■ Saved data entries ■
=======
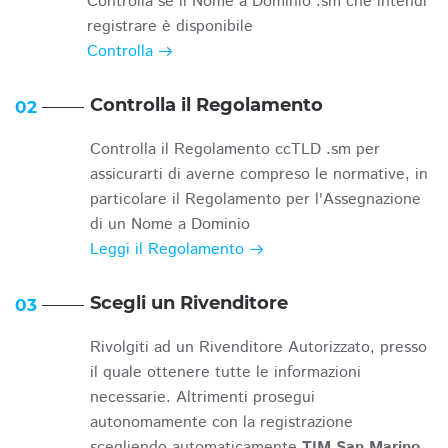
Controlla se il Nome a Dominio .sm che intendi
registrare è disponibile
Controlla
Controlla il Regolamento
02
Controlla il Regolamento ccTLD .sm per
assicurarti di averne compreso le normative, in
particolare il Regolamento per l'Assegnazione
di un Nome a Dominio
Leggi il Regolamento
Scegli un Rivenditore
03
Rivolgiti ad un Rivenditore Autorizzato, presso
il quale ottenere tutte le informazioni
necessarie. Altrimenti prosegui
autonomamente con la registrazione
scegliendo automaticamente
TIM San Marino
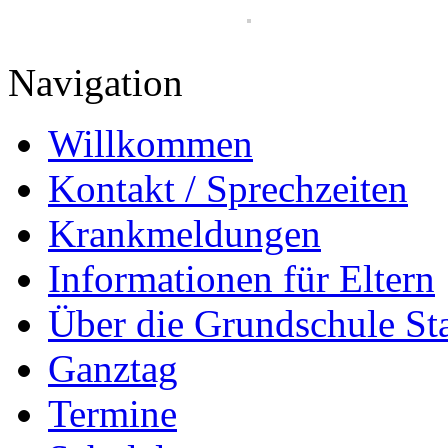
Navigation
Willkommen
Kontakt / Sprechzeiten
Krankmeldungen
Informationen für Eltern
Über die Grundschule S
Ganztag
Termine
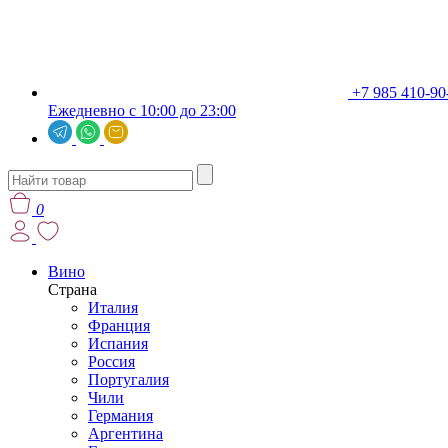
+7 985 410-90
Ежедневно с 10:00 до 23:00
0
Вино
Страна
Италия
Франция
Испания
Россия
Португалия
Чили
Германия
Аргентина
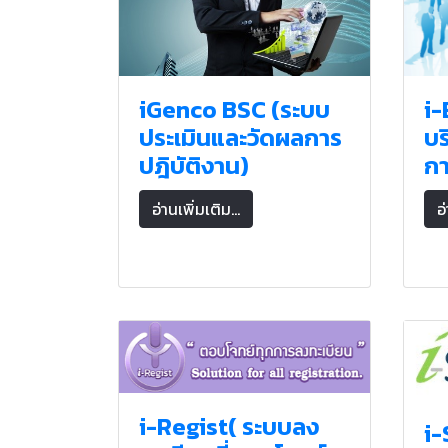
iGenco BSC (ระบบ
i
ประเมินและวัดผลการ
บร
ปฎิบัติงาน)
กา
อ่านเพิ่มเติม...
อ่
i-Regist( ระบบลง
i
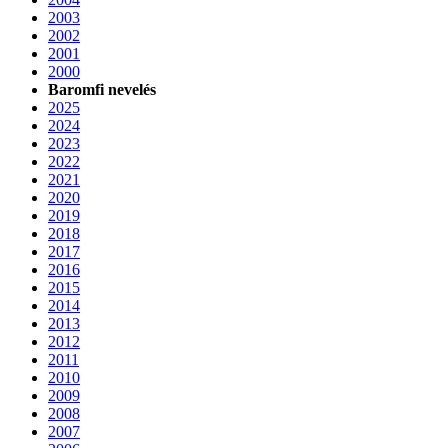
2003
2002
2001
2000
Baromfi nevelés
2025
2024
2023
2022
2021
2020
2019
2018
2017
2016
2015
2014
2013
2012
2011
2010
2009
2008
2007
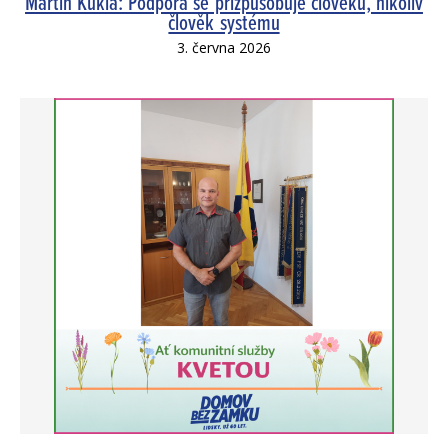
Martin Kukla: Podpora se přizpůsobuje člověku, nikoliv
člověk systému
3. června 2026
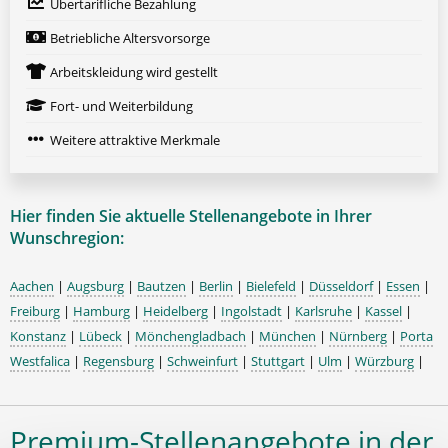
Übertarifliche Bezahlung
Betriebliche Altersvorsorge
Arbeitskleidung wird gestellt
Fort- und Weiterbildung
Weitere attraktive Merkmale
Hier finden Sie aktuelle Stellenangebote in Ihrer
Wunschregion:
Aachen
|
Augsburg
|
Bautzen
|
Berlin
|
Bielefeld
|
Düsseldorf
|
Essen
|
Freiburg
|
Hamburg
|
Heidelberg
|
Ingolstadt
|
Karlsruhe
|
Kassel
|
Konstanz
|
Lübeck
|
Mönchengladbach
|
München
|
Nürnberg
|
Porta
Westfalica
|
Regensburg
|
Schweinfurt
|
Stuttgart
|
Ulm
|
Würzburg
|
Premium-Stellenangebote in der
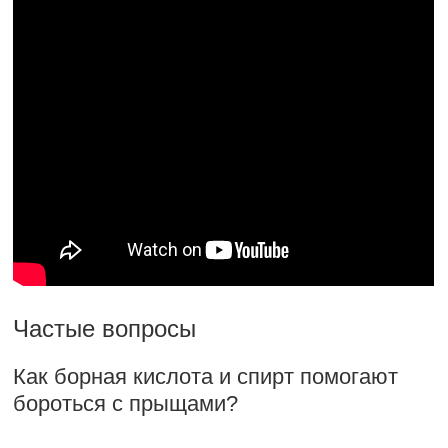
Частые вопросы
Как борная кислота и спирт помогают
бороться с прыщами?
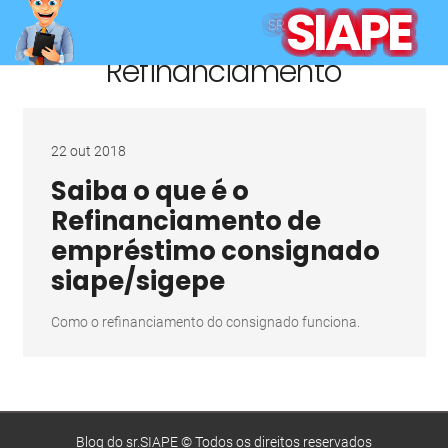
SIAPE
SR.
Refinanciamento
22 out 2018
Saiba o que é o
Refinanciamento de
empréstimo consignado
siape/sigepe
Como o refinanciamento do consignado funciona.
Blog do sr.SIAPE © Todos os direitos reservados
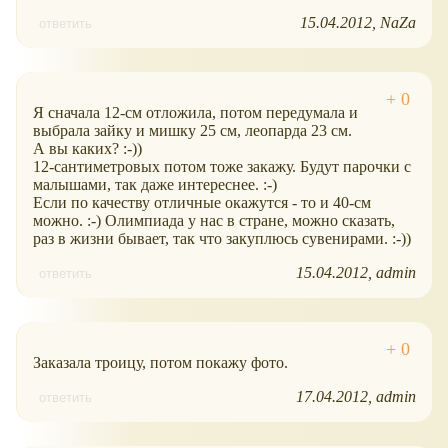
15.04.2012
NaZa
ответить
Я сначала 12-см отложила, потом передумала и
выбрала зайку и мишку 25 см, леопарда 23 см.
А вы каких? :-))
12-сантиметровых потом тоже закажу. Будут парочки с
малышами, так даже интереснее. :-)
Если по качеству отличные окажутся - то и 40-см
можно. :-) Олимпиада у нас в стране, можно сказать,
раз в жизни бывает, так что закуплюсь сувенирами. :-))
15.04.2012
admin
ответить
Заказала троицу, потом покажу фото.
17.04.2012
admin
ответить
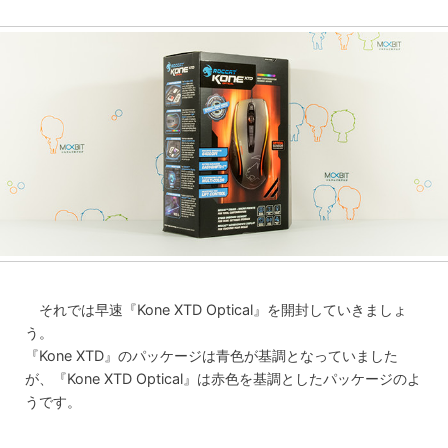
それでは早速『Kone XTD Optical』を開封していきましょ
う。
『Kone XTD』のパッケージは青色が基調となっていました
が、『Kone XTD Optical』は赤色を基調としたパッケージのよ
うです。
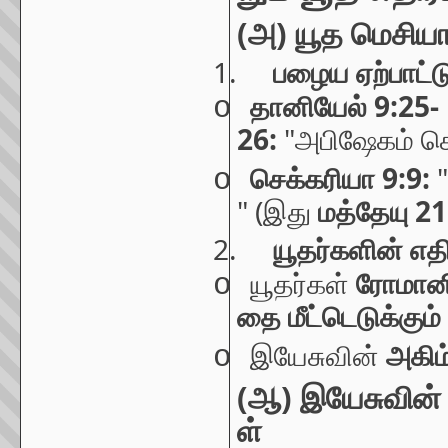
(
)
அ
யூத
மெசியா
1.
பழைய
ஏற்பாட்ட
9:25-
o
தானியேல்
26:
"
அபிஷேகம்
செ
9:9:
"
o
செக்கரியா
" (
21
இது
மத்தேயு
2.
யூதர்களின்
எதிர
o
யூதர்கள்
ரோமான
தை
மீட்டெடுக்கும்
o
இயேசுவின்
அகிம
(
)
ஆ
இயேசுவின்
ள்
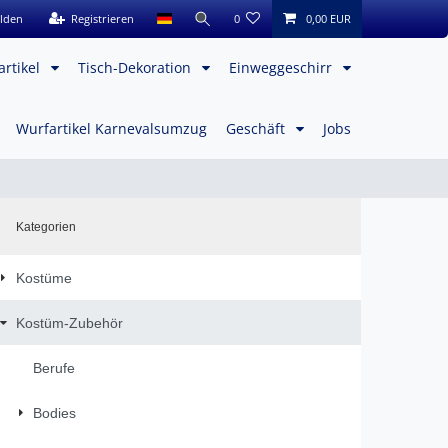
lden
Registrieren
0
0,00 EUR
artikel
Tisch-Dekoration
Einweggeschirr
Wurfartikel Karnevalsumzug
Geschäft
Jobs
Kategorien
Kostüme
Kostüm-Zubehör
Berufe
Bodies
=======
■ Directions ■
Lines in the data that include the word "потом" should all be copied.

■ Your response ■
Я сначала 12-см отложила, потом передумала и
12-сантиметровых потом тоже закажу. Будут парочки с
Заказала троицу, потом покажу фото.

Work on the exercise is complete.